How to Connect Two Points on Desmos: Lines, Segments, and Curves Explained
Desmos is one of the most accessible graphing tools available, but connecting two specific points isn't always obvious — especially since Desmos works through equations rather than click-and-drag drawing. Understanding how Desmos renders connections between points changes how you approach the problem entirely.
What "Connecting Two Points" Actually Means in Desmos
Desmos doesn't have a built-in "draw a line between these two points" button. Instead, it interprets mathematical expressions and plots them.

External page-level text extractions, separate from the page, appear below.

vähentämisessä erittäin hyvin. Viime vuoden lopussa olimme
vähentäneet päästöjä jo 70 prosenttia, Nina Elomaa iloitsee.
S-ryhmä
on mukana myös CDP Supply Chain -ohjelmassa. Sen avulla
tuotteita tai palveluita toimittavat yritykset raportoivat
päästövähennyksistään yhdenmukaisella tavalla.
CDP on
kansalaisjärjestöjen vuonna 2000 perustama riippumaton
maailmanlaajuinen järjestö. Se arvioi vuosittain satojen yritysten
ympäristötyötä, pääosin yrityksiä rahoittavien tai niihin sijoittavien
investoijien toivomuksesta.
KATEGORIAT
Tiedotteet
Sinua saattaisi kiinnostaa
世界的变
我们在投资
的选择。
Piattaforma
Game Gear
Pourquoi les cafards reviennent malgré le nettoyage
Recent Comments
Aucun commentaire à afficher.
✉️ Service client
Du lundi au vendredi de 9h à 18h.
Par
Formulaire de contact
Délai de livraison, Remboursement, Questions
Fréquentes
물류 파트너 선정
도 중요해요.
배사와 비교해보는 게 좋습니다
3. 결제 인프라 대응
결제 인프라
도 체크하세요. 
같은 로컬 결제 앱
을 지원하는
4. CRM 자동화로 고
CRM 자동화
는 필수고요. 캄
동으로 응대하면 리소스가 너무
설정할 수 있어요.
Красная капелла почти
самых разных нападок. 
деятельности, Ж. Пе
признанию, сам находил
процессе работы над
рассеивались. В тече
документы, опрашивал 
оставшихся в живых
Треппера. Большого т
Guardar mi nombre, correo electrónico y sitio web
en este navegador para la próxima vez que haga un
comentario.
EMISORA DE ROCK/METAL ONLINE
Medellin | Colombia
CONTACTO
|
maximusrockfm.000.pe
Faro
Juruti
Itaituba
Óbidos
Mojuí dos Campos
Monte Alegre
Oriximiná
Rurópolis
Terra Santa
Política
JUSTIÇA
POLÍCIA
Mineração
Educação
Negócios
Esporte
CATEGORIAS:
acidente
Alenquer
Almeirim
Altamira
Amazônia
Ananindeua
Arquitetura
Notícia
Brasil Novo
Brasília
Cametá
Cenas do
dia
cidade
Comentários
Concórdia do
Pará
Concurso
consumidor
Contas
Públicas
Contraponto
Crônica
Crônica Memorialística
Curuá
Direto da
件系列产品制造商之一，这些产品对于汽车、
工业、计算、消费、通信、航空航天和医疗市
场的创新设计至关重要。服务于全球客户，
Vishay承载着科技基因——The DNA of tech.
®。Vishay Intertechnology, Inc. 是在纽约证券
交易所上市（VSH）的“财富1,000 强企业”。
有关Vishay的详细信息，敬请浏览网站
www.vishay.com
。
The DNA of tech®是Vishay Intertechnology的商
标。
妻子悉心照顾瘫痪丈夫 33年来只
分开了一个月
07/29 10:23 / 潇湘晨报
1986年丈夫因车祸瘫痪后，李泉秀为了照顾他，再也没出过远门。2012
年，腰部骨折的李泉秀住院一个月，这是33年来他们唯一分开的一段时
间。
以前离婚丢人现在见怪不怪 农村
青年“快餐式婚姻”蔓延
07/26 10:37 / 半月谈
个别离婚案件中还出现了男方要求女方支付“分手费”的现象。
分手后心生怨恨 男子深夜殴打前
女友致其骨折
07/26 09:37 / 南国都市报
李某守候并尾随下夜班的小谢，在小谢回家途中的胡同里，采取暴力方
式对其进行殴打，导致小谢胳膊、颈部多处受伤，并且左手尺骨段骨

To connect two points visually, you need to express that connection as an equation, function, or list that Desmos can render.
This means the method you use depends on what kind of connection you want:
- A straight line segment between exactly two coordinates
- An infinite line passing through two points
- A curve (quadratic, parametric, etc.) between two points
- A table-based polyline connecting a series of plotted points
Each approach uses a different Desmos feature.
Method 1: Using a Table to Plot and Connect Points 📊
The most beginner-friendly method for connecting two specific points is the table feature.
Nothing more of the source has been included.